_Problem description_
An exact transcription of every record is needed, leaving out the pictures.

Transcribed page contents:
****************

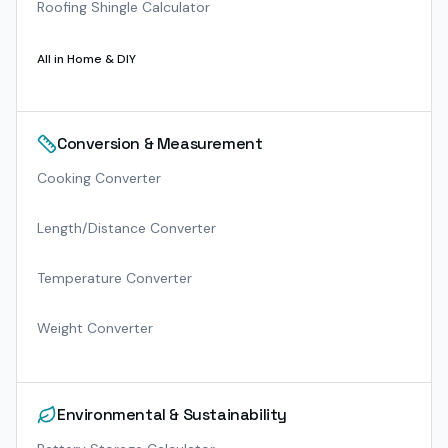
Roofing Shingle Calculator
All in
Home & DIY
Conversion & Measurement
Cooking Converter
Length/Distance Converter
Temperature Converter
Weight Converter
Environmental & Sustainability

****************

_Solution to the exercise_
Roofing Shingle Calculator
All in
Home & DIY
Conversion & Measurement
Cooking Converter
Length/Distance Converter
Temperature Converter
Weight Converter
Environmental & Sustainability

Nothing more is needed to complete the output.